Fortunately, I do not have either. I say fortunately because my capacity to deal with people is significantly lower than it used to be. Years of retail and the worst of humanity this time of year took care of most of that. That and the same twelve songs on repeat for hours at a time for two straight months, let’s just say I’m glad that the now-former assistant manager showed me how to shut off the ambient music.

And why shouldn’t I? For the most part, I don’t talk to anyone until 6am when people start coming down for breakfast and/or coffee, and by then, there’s only an hour left. Those other seven hours are where I get most of my homework and writing done, because it’s seldom-interrupted silence, except for the television by the breakfast area if I decide to have it on. Did you know that back-to-back reruns of Bob’s Burgers play at three different times during the night on cable? Also the music channels (MTV, MTV2, VHI, CMT, and BET) mostly play 90s sitcoms like The Fresh Prince of Bel-Air, Martin, Living Single, etc. Except for CMT, that plays four minutes of a movie between every commercial break.

This is also where I learned that commercials from when I was a teenager are still a thing. Remember LiveLinks? Anyone who stayed up watching Comedy Central or other channels back in the early 2000s might. They still exist. LiveLinks was (totally not phone sex) voicemail dating, I think, and I’m impressed they’ve managed to stay around this long. I was expecting to see one of those Girls Gone Wild ads with the island music any time. They still run ads for 1800-PHONE-SEX or some equivalent of that too.

The TV is normally on one of the ESPN networks, so when I don’t find anything of interest (or neutral background noise), I’ll flip back to that, and those ads are pretty reflective of what demographic they’re trying to market.

“This generation of men is weak, buy this pill so you’ll get your testosterone back up to MANLY levels! It’s definitely not a boner pill, it’s a MAN pill!”

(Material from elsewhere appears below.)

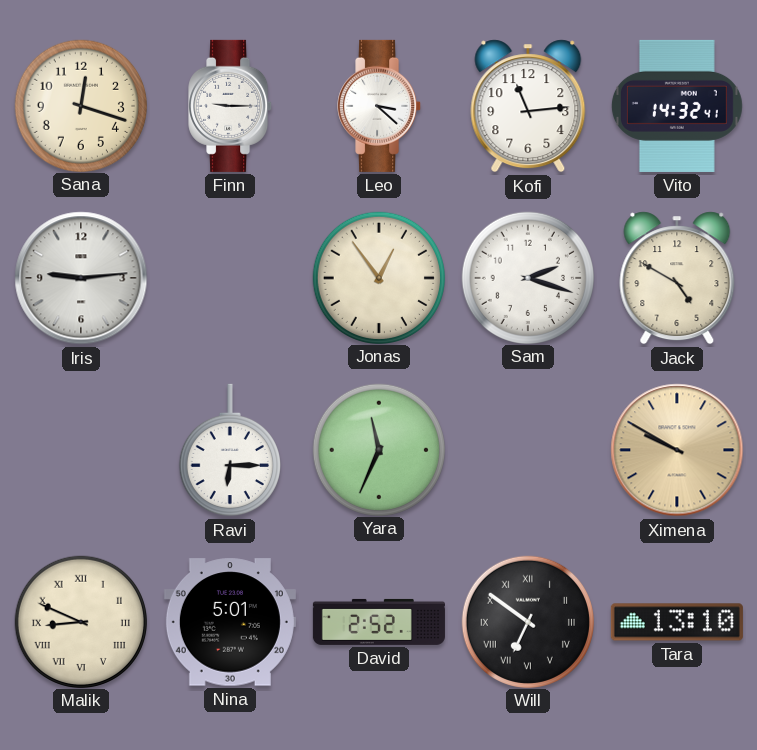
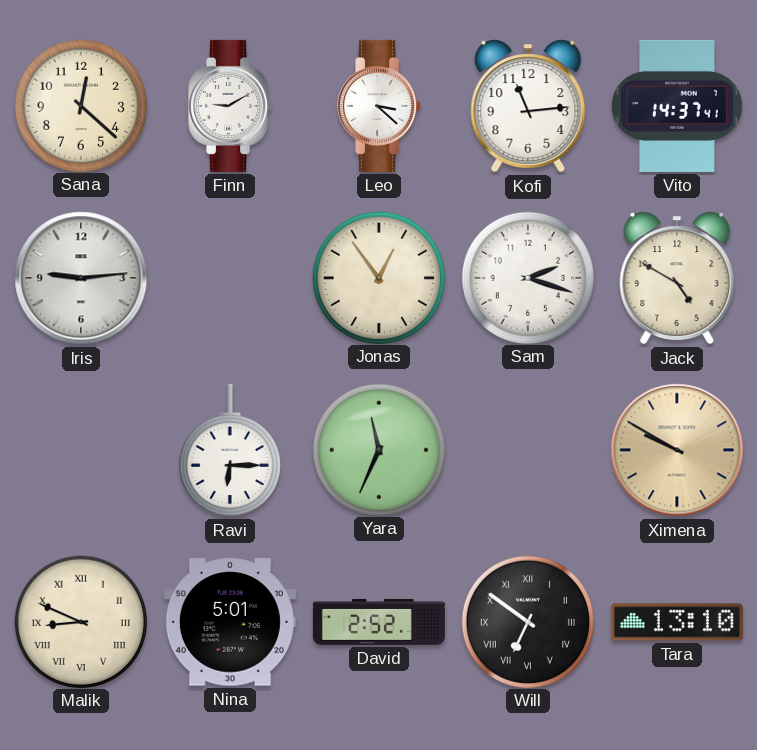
Sana: 12:18 -> 12:22
Finn: 9:15 -> 9:10
Vito: 14:32 -> 14:37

“Wear these sunglasses so you can see better. See how this guy is in fatigues? That’s because they’re MILITARY-grade sunglasses! It’s like Modern Warfare, but for real, and you’re looking for BALD EAGLES!”

“Use this camera to stop your cleaning lady from stealing. I’m a cop, it’s a cop cam, be a MAN and catch people stealing!”

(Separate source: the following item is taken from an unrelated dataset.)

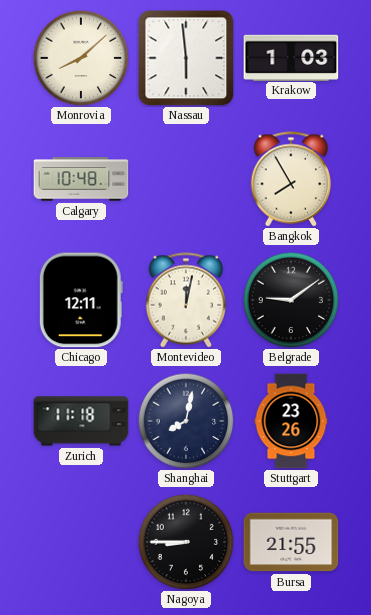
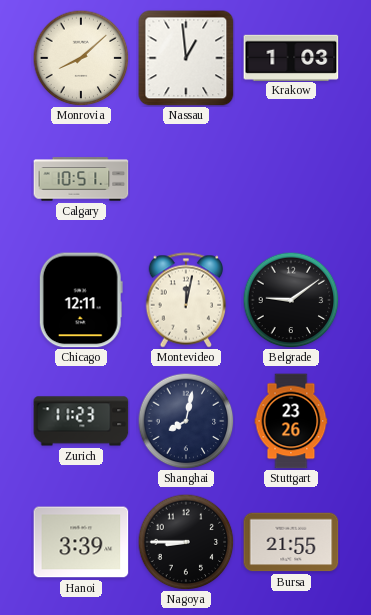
Nassau: 5:59 -> 12:59
Calgary: 10:48 -> 10:51
Bangkok: 7:55 -> none
Zurich: 11:18 -> 11:23
Hanoi: none -> 3:39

“Our dads had more testosterone than we do. What are you doing right now? Drinking craft beer? Watching a movie? Caring about something? MAN UP! Take this powder and be a MAN!”

Essentially, do all this stuff so you’re horny enough to change the channel back and call LiveLinks already? Who knows. It’s amusing though. They’re Powerthirst ads without the irony.

On some occasions, there might still be one or two check-ins yet to arrive. A good bit of the time, they’ve just flown in. It’s Minnesota in the winter, so if they’ve come from anywhere to the south, a comment about the cold or snow is almost guaranteed. During a particularly hellacious storm recently, a guest complained to me about the snow, I suppose as if I was supposed to give her a discount or something for my inability to tailor the weather to her needs.

On rarer but notable nights, though, a particular kind of couple will come in. One will be a woman I recognize, because she’s been here before with someone else, and the other will be a nervous man barely speaking above a whisper while looking down, like he’s at a porn store trying to pass off something he’s buying as being for a friend, like the people working there don’t hear that excuse every day.

Apparently they think we don’t know what’s going on, but… We do. As long as they’re not hurting anyone and they’re paying the person they’ve hired, we couldn’t care less. When they leave an hour and a half later after checking in at 11:30pm, that’s also usually a pretty good sign, but once again, we don’t care. At all.

That’s also to say we know the difference between someone hiring a sex worker and someone being trafficked, so don’t come at me with that.

Maybe this was a weird introductory first blog, but the quietness of the night and the particular behavior of advertising and customers is an interesting snapshot of the mindset of certain people. Also a canvas from which most future posts will be written, so all that to say, it’s a pleasure to be here, and I look forward to getting to know some of you.